- The problem:
Your task is to copy every line of the records below that contains "each".

- Material for the task:

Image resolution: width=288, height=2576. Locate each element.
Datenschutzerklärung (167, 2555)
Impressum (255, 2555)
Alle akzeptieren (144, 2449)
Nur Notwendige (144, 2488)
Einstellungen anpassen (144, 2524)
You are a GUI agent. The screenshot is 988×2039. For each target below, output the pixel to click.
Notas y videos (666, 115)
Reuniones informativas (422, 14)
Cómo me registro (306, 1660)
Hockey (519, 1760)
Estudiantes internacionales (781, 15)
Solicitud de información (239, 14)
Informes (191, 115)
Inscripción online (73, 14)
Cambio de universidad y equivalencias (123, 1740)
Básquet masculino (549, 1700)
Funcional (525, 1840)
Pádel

- Your solution:
Image resolution: width=288, height=2576. Locate each element.
You are a GUI agent. The screenshot is 988×2039. For each target below, output the pixel to click.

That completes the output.